AIM OF THE EXERCISE
Transcribe the line containing "transformam em bikes" and every line after it, exactly, through the end of the records.

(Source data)
- Opening Delimiter -

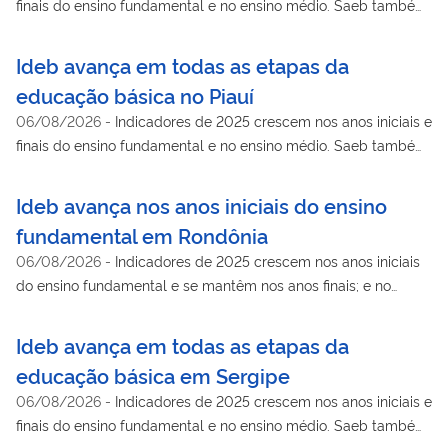
finais do ensino fundamental e no ensino médio. Saeb também
mostra avanço na aprendizagem de língua portuguesa e
matemática
Ideb avança em todas as etapas da
educação básica no Piauí
06/08/2026
-
Indicadores de 2025 crescem nos anos iniciais e
finais do ensino fundamental e no ensino médio. Saeb também
mostra avanço na aprendizagem de língua portuguesa e
matemática
Ideb avança nos anos iniciais do ensino
fundamental em Rondônia
06/08/2026
-
Indicadores de 2025 crescem nos anos iniciais
do ensino fundamental e se mantêm nos anos finais; e no
ensino médio. Saeb também mostra avanço na aprendizagem
de língua portuguesa e matemática
Ideb avança em todas as etapas da
educação básica em Sergipe
06/08/2026
-
Indicadores de 2025 crescem nos anos iniciais e
finais do ensino fundamental e no ensino médio. Saeb também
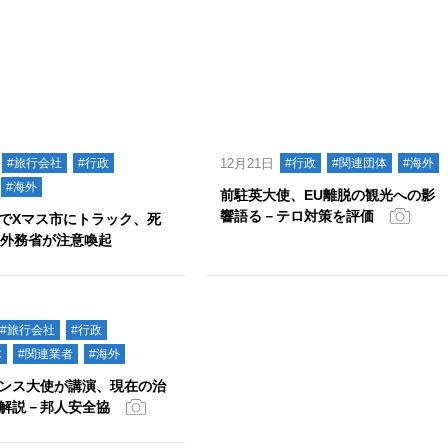
#旅行会社
#行政
12月21日
#行政
#関連団体
#海外
#海外
前駐英大使、EU離脱の観光への影
響語る－テロ対策を評価
でXマス市にトラック、死
－外務省が注意喚起
#旅行会社
#行政
体
#関連業者
#海外
ンス大使が講演、現在の治
解説－邦人安全協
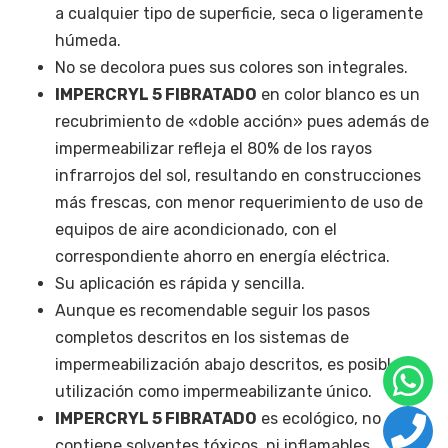
a cualquier tipo de superficie, seca o ligeramente
húmeda.
No se decolora pues sus colores son integrales.
IMPERCRYL 5 FIBRATADO
en color blanco es un
recubrimiento de «doble acción» pues además de
impermeabilizar refleja el 80% de los rayos
infrarrojos del sol, resultando en construcciones
más frescas, con menor requerimiento de uso de
equipos de aire acondicionado, con el
correspondiente ahorro en energía eléctrica.
Su aplicación es rápida y sencilla.
Aunque es recomendable seguir los pasos
completos descritos en los sistemas de
impermeabilización abajo descritos, es posible su
utilización como impermeabilizante único.
IMPERCRYL 5 FIBRATADO
es ecológico, no
contiene solventes tóxicos, ni inflamables.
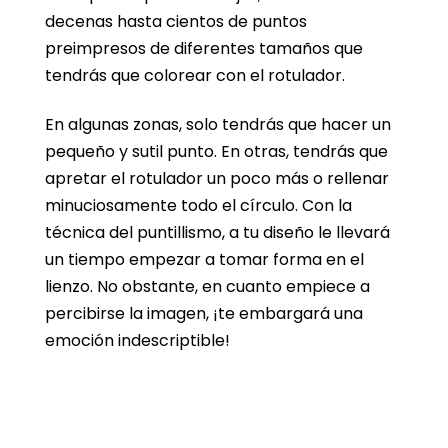
decenas hasta cientos de puntos
preimpresos de diferentes tamaños que
tendrás que colorear con el rotulador.
En algunas zonas, solo tendrás que hacer un
pequeño y sutil punto. En otras, tendrás que
apretar el rotulador un poco más o rellenar
minuciosamente todo el círculo. Con la
técnica del puntillismo, a tu diseño le llevará
un tiempo empezar a tomar forma en el
lienzo. No obstante, en cuanto empiece a
percibirse la imagen, ¡te embargará una
emoción indescriptible!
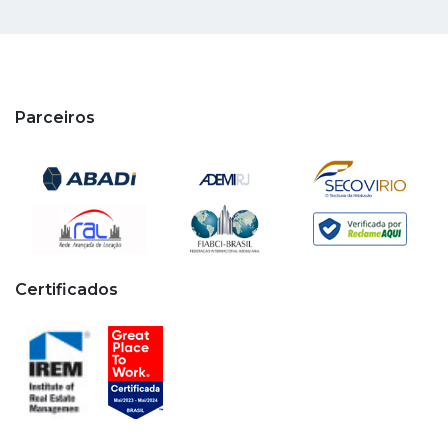
Parceiros
Certificados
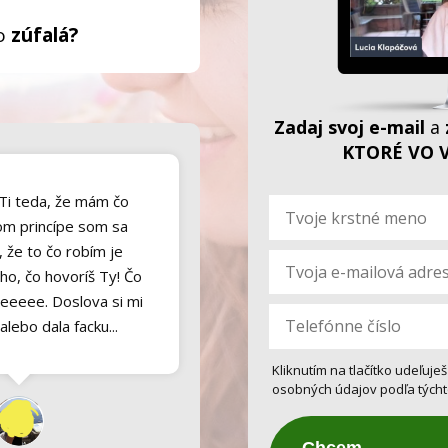
ho
zúfalá?
Zadaj svoj e-mail
a
KTORÉ VO V
 Ti teda, že mám čo
dom princípe som sa
, že to čo robím je
ho, čo hovoríš Ty! Čo
leeeee. Doslova si mi
 alebo dala facku...
Kliknutím na tlačítko udeľuj
osobných údajov podľa tých
., 37 Bratislava
Chcem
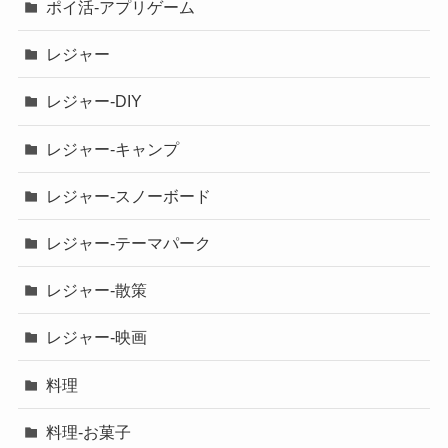
ポイ活-アプリゲーム
レジャー
レジャー-DIY
レジャー-キャンプ
レジャー-スノーボード
レジャー-テーマパーク
レジャー-散策
レジャー-映画
料理
料理-お菓子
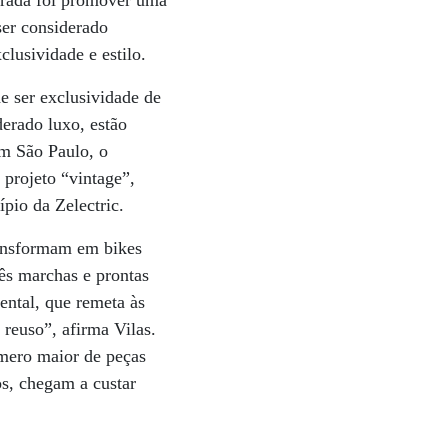
trada foi promover uma
ser considerado
lusividade e estilo.
e ser exclusividade de
erado luxo, estão
m São Paulo, o
 projeto “vintage”,
pio da Zelectric.
transformam em bikes
rês marchas e prontas
ental, que remeta às
 reuso”, afirma Vilas.
mero maior de peças
os, chegam a custar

- Closing Delimiter -

SOLUTION TO THIS TASK
transformam em bikes
rês marchas e prontas
ental, que remeta às
 reuso”, afirma Vilas.
mero maior de peças
os, chegam a custar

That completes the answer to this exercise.